Things couldn’t have been more different in Padma’s time three decades ago. “We always knew that we were supposed to start with a blank slate. When you come with zero expectations, you don’t really care if somebody scolds you.”

After 25 years of being married, she can now see that in the early years of their marriage, her husband would take her out every month for a couple of days. “Those outings re-charged my batteries. He had the maturity to do that. Without it, I think I would have broken down under the pressure,” Padma says.

Today, women who get married are more conscious and are taking their own baby steps towards a gender-just world. From demanding toilets in their in-laws’ houses to cancelling weddings altogether over dowry and other demands, or choosing a partner who believes in living separately from in-laws.

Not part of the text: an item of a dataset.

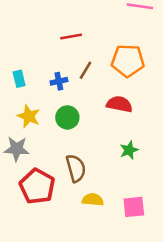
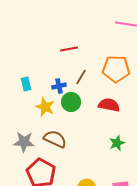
yellow star: (29, 116) -> (45, 107), moved
green circle: (67, 117) -> (71, 102), moved
brown semicircle: (76, 168) -> (55, 139), moved, turned -50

Yet, they still struggle with patriarchal behaviour in varying degrees, or the awareness that they have been forced to make unjust choices.

Harsha, who has had a love marriage, is in a constant cultural tug-of-war with her husband.

“He has never said that he has a problem with our (Tamil) customs but a person’s actions often speak louder. He is uncomfortable when our children speak in Tamil,” she says. The children are bilingual.

Over the years, Harsha’s visits to her hometown Chennai have lessened. She even had to quit her job three years ago, given that her husband travels a lot and so automatically, child-rearing fell onto her shoulders.

“People start giving in once they have entered a union. I don’t like that he disregards that I too have been a part of a culture for two decades before he came into my life,” says Harsha.

Because of a particularly rough period in her eight-year marriage, Neema can see how society and the course that the world has taken, have shaped her life and influenced the choices she has made.

There was a time when in Neema’s community, a man moved into the house of his wife. Now, that has changed. Having watched her community’s matriarchal culture crumble against the onslaught of patriarchal forces, Neema believes that the way that sons and daughters are brought up needs to be changed, beyond both matriarchal or patriarchal ideas.

“Daughters are taught to be too tolerant, too adjusting, too sacrificing – this is not right. Sons are taught to be dominating, aggressive, ‘manly’, proud. There has to be a balance.”

“What is unfair to women is making us believe that we need to put marriage, children, family before anything else, that we need to ‘sacrifice’, that if we don’t get married or have children we are ‘incomplete’. We need to bring up our children to believe in themselves and their capabilities boy or girl.”

Neema negotiated the turbulent waters of her marriage and has made a place for herself in the world. She is happy as she has a good job and has lived abroad, away from the familiarity of her language and the stories of the first feminist of her community – a story of a woman who stood up to her drunken husband told in a night-long performance.

But she’s well aware of the nature of her choices. “I have cared about people around me and their opinion a lot – be it my parents or husband. I’ve always done things to get their approval at the cost of my own pain. This is the pressure that society puts on you and your family especially when you are from a small town.”